Brooks
About Me
Brooks is a bright energetic young child who enjoys baseball, school, and spending time with friends and family. At home, he loves coloring with his older sister, who is 5½ years old and is one of Brooks’ biggest supporters, even if she doesn’t fully understand his condition yet. He attends school and remains closely connected to his peers. While he receives regular physical therapy and other supportive care, he still does not fully recognize that his life is different from other children his age, which reflects both his resilience and the protective normalcy his family has worked to maintain.

Diagnostic Journey
Brooks was diagnosed with ARSACS in July 2024 at just about 2 years old, making him one of the youngest known cases. His early development showed signs of hypotonia and motor delay. At around 12 months, his mother, a pediatric nurse, noticed he was not close to walking and raised concerns with his pediatrician. These concerns were initially dismissed, and early testing for muscular dystrophy came back normal. Despite ongoing physical therapy starting around 14 months and persistent parental advocacy, it took multiple evaluations and a neurology push before further genetic testing was pursued. After about six weeks of uncertainty following a hypotonia panel and cheek swab, Brooks was officially diagnosed with ARSACS. During this period, he was misdiagnosed with mild, low muscle tone, and his symptoms were attributed to general motor delay, highlighting how difficult early detection can be for ARSACS patients.
Message to the Community
Brooks’ diagnosis was something his family had never heard of before, which led his mother to spend hours researching ARSACS. Through determination and connections, they were able to quickly reach specialists like Dr. Schmahmann in Boston. His care now includes a combination of traditional and functional approaches, including physical therapy, neurological vitamin supplementation, and other supportive interventions aimed at protecting brain health and maintaining function. Some treatments, like red-light therapy and carefully managed supplements, are part of an ongoing effort to be proactive rather than passive. His family emphasizes the balance of both physical and emotional aspects, recognizing that while Brooks may appear steady to others, subtle symptoms and setbacks, especially with sickness like the common cold, are more apparent to those closest to him. They are taking an active approach to fighting ARSACS by doing everything they can to help their son.

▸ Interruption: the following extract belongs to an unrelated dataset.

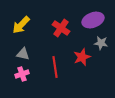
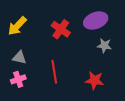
red star: (82, 57) -> (95, 80), moved, turned 30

Message to Those Unfamiliar with ARSACS
One of the biggest challenges is that it ARSACS is a rare and variable disease, and many people, including medical professionals, may not immediately recognize it. Brooks’ mother hopes to dispel misconceptions and emphasize that early intervention can make a meaningful difference in slowing progression and improving quality of life. Because ARSACS does not follow a predictable path, its future uncertainty creates a lot of emotional weight for those affected by diagnosis.